Analyzing Online TOUs (Terms-of-Use) with R Shiny

Digital platforms have changed the way humans interact with each other and the world around them (Samples 2023). Facebook and Instagram have taken over social lives, X (formerly Twitter) and Google have changed how people get information, and Venmo and PayPal have transformed personal finance, just to name a few. To use any such platform, a user must agree to several contracts known as Terms of Use (TOUs), which are notorious for convoluted, difficult to comprehend language (Samples 2023, Samples et al. 2024). If a user is unable to read a contract, it begs the question of whether these contracts are fair. To understand trends in contract complexity and reading difficulty for consumers, this work analyzes the linguistic patterns in TOUs longitudinally.

To accomplish this objective, the dataset was compiled by scraping 323 TOUs of 21 platforms dating from 1999-2024 using the Internet Archive. The full corpus consists of approximately 3 million words. The TOUs are gathered from platforms ranging from social media, finance, dating, gaming, and business. After initial data gathering and compilation, the text files were submitted to several rounds of regular expression scripts, to remove non utf-8 characters and prepare the data for further analysis and NLP (Natural Language Processing).
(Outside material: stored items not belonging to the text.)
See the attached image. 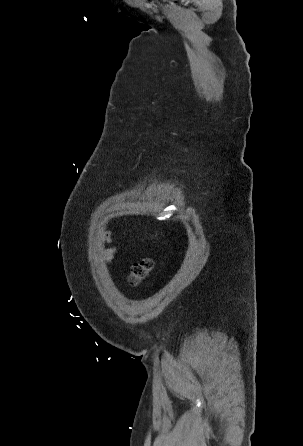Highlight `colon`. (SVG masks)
Masks as SVG:
<instances>
[{"mask_svg": "<svg viewBox=\"0 0 303 446\" xmlns=\"http://www.w3.org/2000/svg\"><path fill=\"white\" fill-rule=\"evenodd\" d=\"M154 268V262L150 258L142 259L141 261L133 264L131 268L130 279L134 284H137L144 279Z\"/></svg>", "mask_w": 303, "mask_h": 446, "instance_id": "colon-1", "label": "colon"}]
</instances>
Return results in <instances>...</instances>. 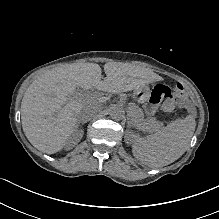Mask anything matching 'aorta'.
I'll return each instance as SVG.
<instances>
[{
    "mask_svg": "<svg viewBox=\"0 0 219 219\" xmlns=\"http://www.w3.org/2000/svg\"><path fill=\"white\" fill-rule=\"evenodd\" d=\"M110 117L114 120H121L124 117V110L122 107L116 104H112L108 108Z\"/></svg>",
    "mask_w": 219,
    "mask_h": 219,
    "instance_id": "obj_1",
    "label": "aorta"
}]
</instances>
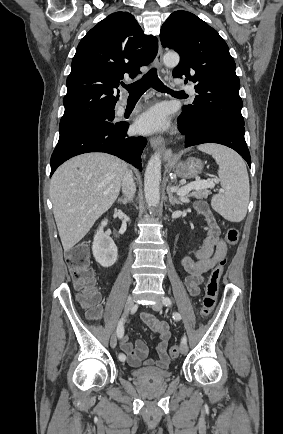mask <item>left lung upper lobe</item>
<instances>
[{"label": "left lung upper lobe", "mask_w": 283, "mask_h": 434, "mask_svg": "<svg viewBox=\"0 0 283 434\" xmlns=\"http://www.w3.org/2000/svg\"><path fill=\"white\" fill-rule=\"evenodd\" d=\"M160 40L163 47L180 55L173 77L195 83L198 95L193 104L183 106L179 116L188 128L194 129L213 118L244 125L236 65L218 32L196 15L180 10L162 25Z\"/></svg>", "instance_id": "1"}]
</instances>
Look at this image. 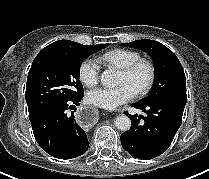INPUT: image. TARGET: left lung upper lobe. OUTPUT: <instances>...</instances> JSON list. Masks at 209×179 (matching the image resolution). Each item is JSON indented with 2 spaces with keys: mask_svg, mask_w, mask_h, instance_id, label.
<instances>
[{
  "mask_svg": "<svg viewBox=\"0 0 209 179\" xmlns=\"http://www.w3.org/2000/svg\"><path fill=\"white\" fill-rule=\"evenodd\" d=\"M120 45L148 53L155 63L156 74L153 89L140 102H152L170 95L186 94V77L182 65L176 55L166 46L153 40H136Z\"/></svg>",
  "mask_w": 209,
  "mask_h": 179,
  "instance_id": "1",
  "label": "left lung upper lobe"
}]
</instances>
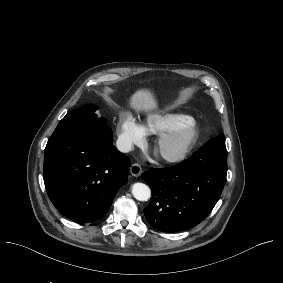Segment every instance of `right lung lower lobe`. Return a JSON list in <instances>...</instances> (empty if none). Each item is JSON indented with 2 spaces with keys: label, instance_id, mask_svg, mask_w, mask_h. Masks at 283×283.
<instances>
[{
  "label": "right lung lower lobe",
  "instance_id": "right-lung-lower-lobe-1",
  "mask_svg": "<svg viewBox=\"0 0 283 283\" xmlns=\"http://www.w3.org/2000/svg\"><path fill=\"white\" fill-rule=\"evenodd\" d=\"M110 127L58 126L44 151L43 178L57 210L88 223L104 217L128 181L130 159L113 146Z\"/></svg>",
  "mask_w": 283,
  "mask_h": 283
}]
</instances>
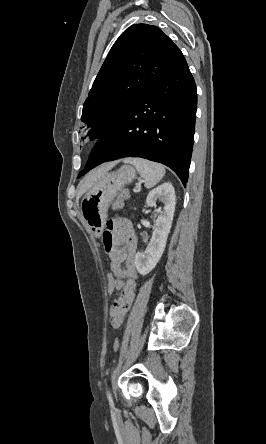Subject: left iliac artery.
Masks as SVG:
<instances>
[{
	"mask_svg": "<svg viewBox=\"0 0 266 444\" xmlns=\"http://www.w3.org/2000/svg\"><path fill=\"white\" fill-rule=\"evenodd\" d=\"M107 398H108L109 403H112V402H113V400H112V395H111V393H110L109 390L107 391Z\"/></svg>",
	"mask_w": 266,
	"mask_h": 444,
	"instance_id": "left-iliac-artery-1",
	"label": "left iliac artery"
}]
</instances>
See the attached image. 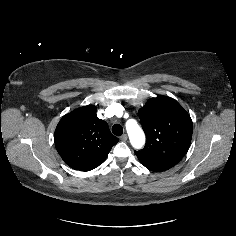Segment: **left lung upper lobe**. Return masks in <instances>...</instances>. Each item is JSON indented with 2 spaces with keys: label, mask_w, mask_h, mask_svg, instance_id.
Wrapping results in <instances>:
<instances>
[{
  "label": "left lung upper lobe",
  "mask_w": 236,
  "mask_h": 236,
  "mask_svg": "<svg viewBox=\"0 0 236 236\" xmlns=\"http://www.w3.org/2000/svg\"><path fill=\"white\" fill-rule=\"evenodd\" d=\"M147 141L136 151L139 161L153 171L175 166L186 154L192 139L189 114L174 99L160 95L147 101L138 111Z\"/></svg>",
  "instance_id": "5c2ea615"
}]
</instances>
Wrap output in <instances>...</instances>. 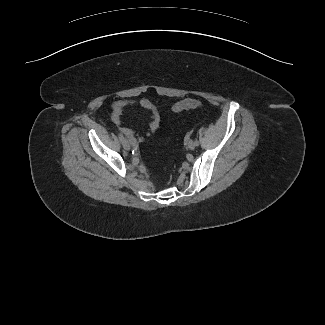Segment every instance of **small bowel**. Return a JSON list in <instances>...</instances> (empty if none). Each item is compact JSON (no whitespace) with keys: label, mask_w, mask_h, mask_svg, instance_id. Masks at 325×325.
Wrapping results in <instances>:
<instances>
[{"label":"small bowel","mask_w":325,"mask_h":325,"mask_svg":"<svg viewBox=\"0 0 325 325\" xmlns=\"http://www.w3.org/2000/svg\"><path fill=\"white\" fill-rule=\"evenodd\" d=\"M138 107L150 112V122L147 127L146 135L153 134L160 126V113L157 107L149 99H142L140 101L134 99H121L113 102L111 104L113 121L120 124V115L122 112ZM120 131L127 136L133 144L142 139V137L138 136L133 130L127 127L120 126Z\"/></svg>","instance_id":"small-bowel-1"}]
</instances>
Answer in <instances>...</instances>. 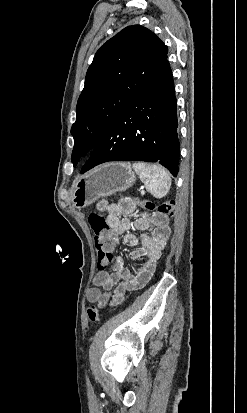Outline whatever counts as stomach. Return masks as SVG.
Returning <instances> with one entry per match:
<instances>
[{
	"instance_id": "0dacf381",
	"label": "stomach",
	"mask_w": 247,
	"mask_h": 413,
	"mask_svg": "<svg viewBox=\"0 0 247 413\" xmlns=\"http://www.w3.org/2000/svg\"><path fill=\"white\" fill-rule=\"evenodd\" d=\"M135 180L136 174L130 162L99 164L89 172L76 176L72 184V207H89V204L102 196H110L117 190H126Z\"/></svg>"
}]
</instances>
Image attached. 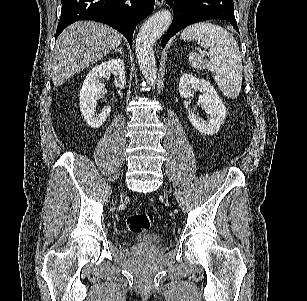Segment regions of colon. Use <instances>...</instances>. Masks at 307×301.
I'll return each instance as SVG.
<instances>
[{
	"label": "colon",
	"mask_w": 307,
	"mask_h": 301,
	"mask_svg": "<svg viewBox=\"0 0 307 301\" xmlns=\"http://www.w3.org/2000/svg\"><path fill=\"white\" fill-rule=\"evenodd\" d=\"M153 221L154 217L150 212L136 213L128 216L126 226L133 233H142L152 226Z\"/></svg>",
	"instance_id": "1"
}]
</instances>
Next, the data was submitted to part-of-speech tagging and analysis with the Tool for the Automatic Analysis of Syntactic Sophistication and Complexity (TAASSC), generating over 100 indices of linguistic complexity for each TOU. At present, the project focuses on eight variables associated with noun phrase and verbal complexity, in addition to results for traditional readability formulas (Flesh and FRE, obtained with R packages quanteda and the tidyverse, Benoit et al. 2018, Wickam et al. 2019).To view how readability has changed longitudinally, this study needed a tool to dynamically view how each platform changed over time. To aid the researcher, this tool required flexibility to compare different platforms, focus on varying sub-periods, and choose from varying graph styles.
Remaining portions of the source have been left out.